There’s nothing inherently flawed about the mayor basing his projection on a conservative estimate. The mayor is saying that even in one of the best possible scenarios, the existing system of roads will be in a gridlock in ten years. Taking this kind of scenario into account strengthens his argument, so (A) cannot be called a strong criticism.
All I see is it says there has been a long debate nowhere does it say there may be more than two options, maybe they’ve been debating over those two options. I thought the right answer is attacking a premise. The premise was that we have two options: adopt a plan or do nothing. I thought a premise should be treated as fact which was what confused me.
We’re not given any evidence to indicate that these are the only two options overall. All we’re told is that the mayor says these are the only two options. We should treat this as fact: “the major says there are only two options”. We should not treat this as fact: “there are only two options”.
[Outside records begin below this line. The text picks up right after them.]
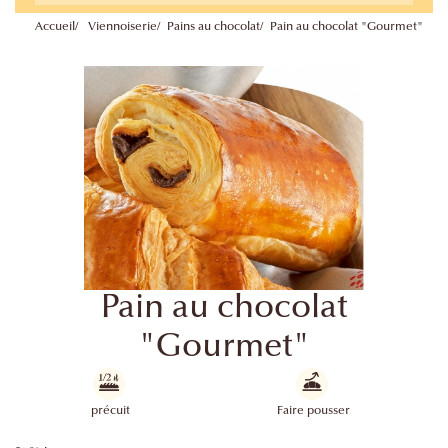
Accueil
Viennoiserie
Pains au chocolat
Pain au chocolat "Gourmet"
Pain au chocolat
"Gourmet"
précuit
Faire pousser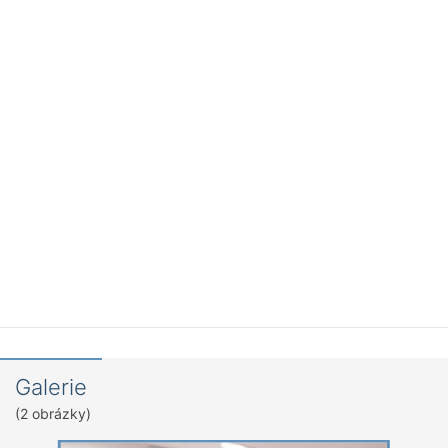
Galerie
(2 obrázky)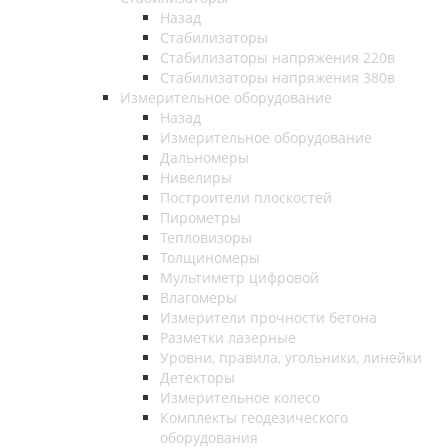
Назад
Стабилизаторы
Стабилизаторы напряжения 220в
Стабилизаторы напряжения 380в
Измерительное оборудование
Назад
Измерительное оборудование
Дальномеры
Нивелиры
Построители плоскостей
Пирометры
Тепловизоры
Толщиномеры
Мультиметр цифровой
Влагомеры
Измерители прочности бетона
Разметки лазерные
Уровни, правила, угольники, линейки
Детекторы
Измерительное колесо
Комплекты геодезического
оборудования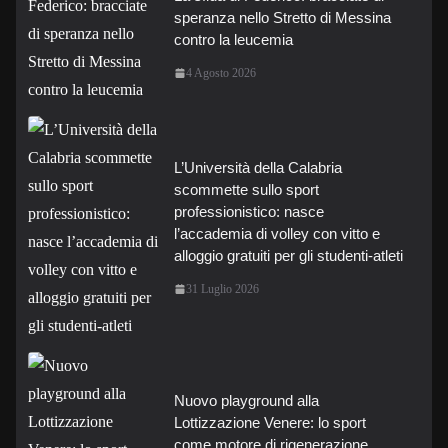
speranza nello Stretto di Messina
contro la leucemia
4 Agosto 2026
L’Università della Calabria
scommette sullo sport
professionistico: nasce
l’accademia di volley con vitto e
alloggio gratuiti per gli studenti-atleti
31 Luglio 2026
Nuovo playground alla
Lottizzazione Venere: lo sport
come motore di rigenerazione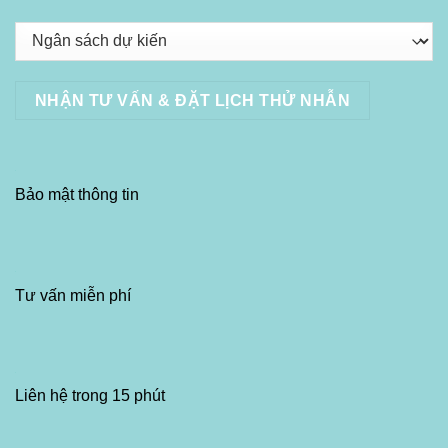
Bảo mật thông tin
Tư vấn miễn phí
Liên hệ trong 15 phút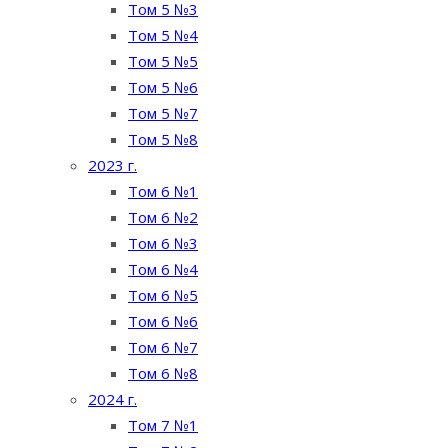
Том 5 №3
Том 5 №4
Том 5 №5
Том 5 №6
Том 5 №7
Том 5 №8
2023 г.
Том 6 №1
Том 6 №2
Том 6 №3
Том 6 №4
Том 6 №5
Том 6 №6
Том 6 №7
Том 6 №8
2024 г.
Том 7 №1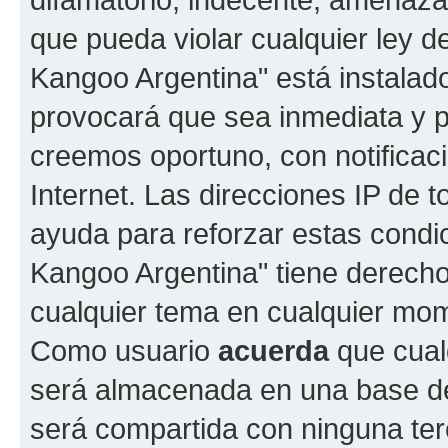
que pueda violar cualquier ley d
Kangoo Argentina" está instalad
provocará que sea inmediata y 
creemos oportuno, con notificac
Internet. Las direcciones IP de 
ayuda para reforzar estas condi
Kangoo Argentina" tiene derecho 
cualquier tema en cualquier mo
Como usuario
acuerda
que cual
será almacenada en una base de
será compartida con ninguna terc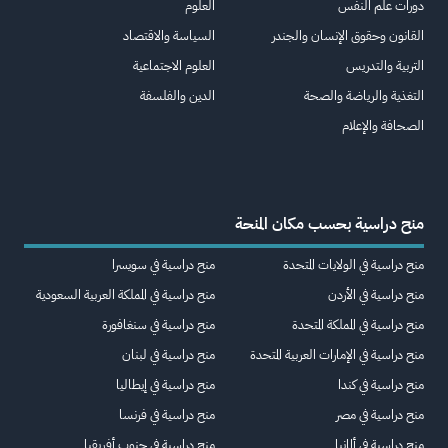
دورات علم النفس
العلوم
القانون وحقوق الإنسان والجندر
السياسة والاقتصاد
التربية والتدريس
العلوم الاجتماعية
التغذية والرياضة والصحة
الدين والفلسفة
الصحافة والإعلام
منح دراسية بحسب مكان المنحة
منح دراسية في الولايات المتحدة
منح دراسية في سويسرا
منح دراسية في الأردن
منح دراسية في المملكة العربية السعودية
منح دراسية في المملكة المتحدة
منح دراسية في سنغافورة
منح دراسية في الإمارات العربية المتحدة
منح دراسية في لبنان
منح دراسية في كندا
منح دراسية في إيطاليا
منح دراسية في مصر
منح دراسية في فرنسا
منح دراسية في ألمانيا
منح دراسية في جنوب أفريقيا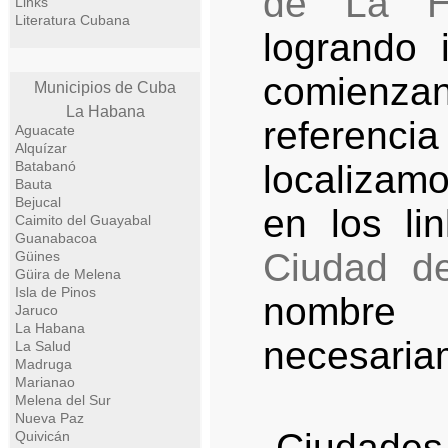
de La H
Links
Literatura Cubana
logrando 
comienzan
Municipios de Cuba
La Habana
referenci
Aguacate
Alquízar
Batabanó
localizam
Bauta
Bejucal
en los li
Caimito del Guayabal
Guanabacoa
Ciudad d
Güines
Güira de Melena
Isla de Pinos
nombr
Jaruco
La Habana
necesariam
La Salud
Madruga
Marianao
Melena del Sur
Nueva Paz
Ciudades,
Quivicán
It is a classic error in reasoning–making a choice without considering if there are alternatives beyond the ones that you can see.
I still find this confusing. Everything in the argument is what the mayor says, so in that case we can question every premise that he offers. My understanding was also that we should focus on the gap between premise and conclusion. If we could question the premises as well there would be plenty to criticize.
There’s no rule in the LSAT that we can’t question premises. It just so happens that LSAT questions 99.9% of the time do not question premises. So people teach LSAT students not to attack premises, because they will almost always be wrong in doing so.
But you should leave open a possibility that a premise is wrong. If an answer seems to question a premise and is clearly correct, as in E here, the answer is not forbidden. Hope that helps!